Prerequisite: COMP_SCI 150
Learning Objectives
(General overview)
- Students will understand the core concepts and scope of data science.
- Students will understand the stages of the data science lifecycle and the common tools and techniques used.
- Students will be able to formulate and scope innovative, relevant, or scientific questions that can be addressed with data.
- Students will be able to utilize computational thinking for problem-solving in data science.
- Students will be able to present data findings through written communications and visual aids through homework assignments and a project presentation.
(Related to specific. topics)
- Students will be able to conduct exploratory data analysis to uncover insights.
- Students will know and be able to apply principles of data cleaning and manipulation.
- Students will know and be able to apply the principles of algorithmic data collection and joining of multiple data sources.
- Students will know and be able to identify and avoid common pitfalls in data analytics, such as algorithmic bias.
- Students will know and be able to construct reproducible data science pipelines to ensure replicability of analyses.
(If time permits)
- Students will understand and apply best practices for handling and protecting sensitive data.

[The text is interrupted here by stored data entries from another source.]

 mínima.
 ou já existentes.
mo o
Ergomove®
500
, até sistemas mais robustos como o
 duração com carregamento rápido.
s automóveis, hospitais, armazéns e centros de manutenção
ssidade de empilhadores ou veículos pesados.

- Students will be able to implement version control to manage and track changes in data projects.
Topics
- Introduction to data science
- Data exploration and visualization
- Data manipulation, transformation, and standardization
- Algorithmic data retrieval methods
- Statistical modeling and machine learning
- Introduction to cloud computing
- Ethics and algorithmic bias
(If time permits)
- Data security and privacy
- Version control
DATA_ENG 300 Data Engineering Studio
Offered: Winter (TTh 12:30-1:50 p.m.) and Spring (TTh 9:30-10:50 a.m.)

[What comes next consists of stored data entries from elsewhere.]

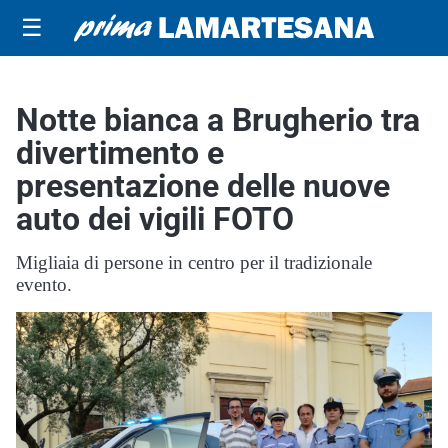
☰
Notte bianca a Brugherio tra
divertimento e
presentazione delle nuove
auto dei vigili FOTO
Migliaia di persone in centro per il tradizionale
evento.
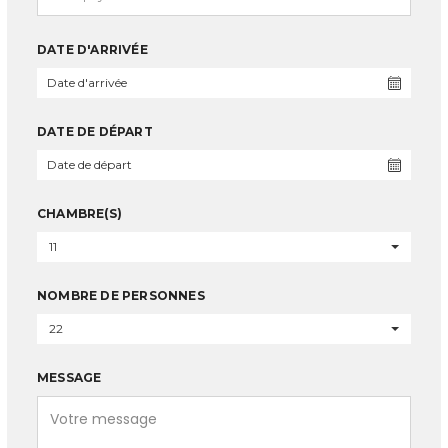
DATE D'ARRIVÉE
DATE DE DÉPART
CHAMBRE(S)
11
NOMBRE DE PERSONNES
22
MESSAGE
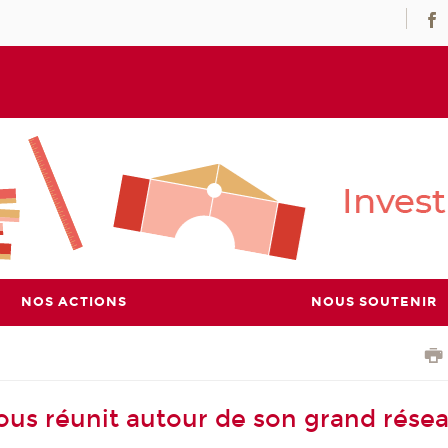
NOS ACTIONS
NOUS SOUTENIR
us réunit autour de son grand rése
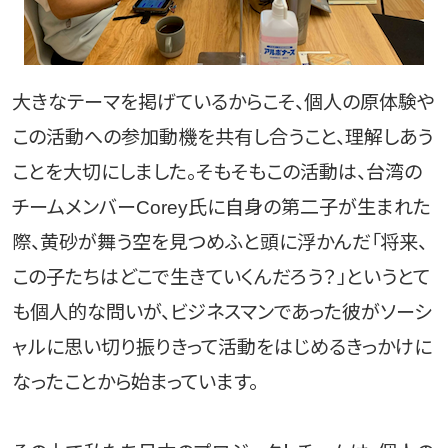
大きなテーマを掲げているからこそ、個人の原体験や
この活動への参加動機を共有し合うこと、理解しあう
ことを大切にしました。そもそもこの活動は、台湾の
チームメンバーCorey氏に自身の第二子が生まれた
際、黄砂が舞う空を見つめふと頭に浮かんだ「将来、
この子たちはどこで生きていくんだろう？」というとて
も個人的な問いが、ビジネスマンであった彼がソーシ
ャルに思い切り振りきって活動をはじめるきっかけに
なったことから始まっています。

Data Engineering Studio teaches how to build a sustainable data science lifecycle. Students will analyze data in multiple contexts (e.g., SQL, building machine learning models), share the findings with peers, and practice iteratively refining the analysis based on feedback. They will become acquainted with the common pitfalls in applying data analytics to real-world datasets. Several modern data engineering tools, such as docker containers, Spark, Airflow, and MLFlow, will be covered. This course is reserved for students pursuing the McCormick Machine Learning and Data Science Minor. We encourage students to take this course at the end of their studies in the minor. It is the second part of a two-part sequence with DATA_ENG 200.
Prerequisite: DATA_ENG 200 and 1 unit from each of the following core areas; Statistics Foundations, Intermediate Programming/Algorithmic Skills, and Applied Machine Learning.
Learning Objectives
(General Overview)
- Students will understand the core concepts and scope of data engineering.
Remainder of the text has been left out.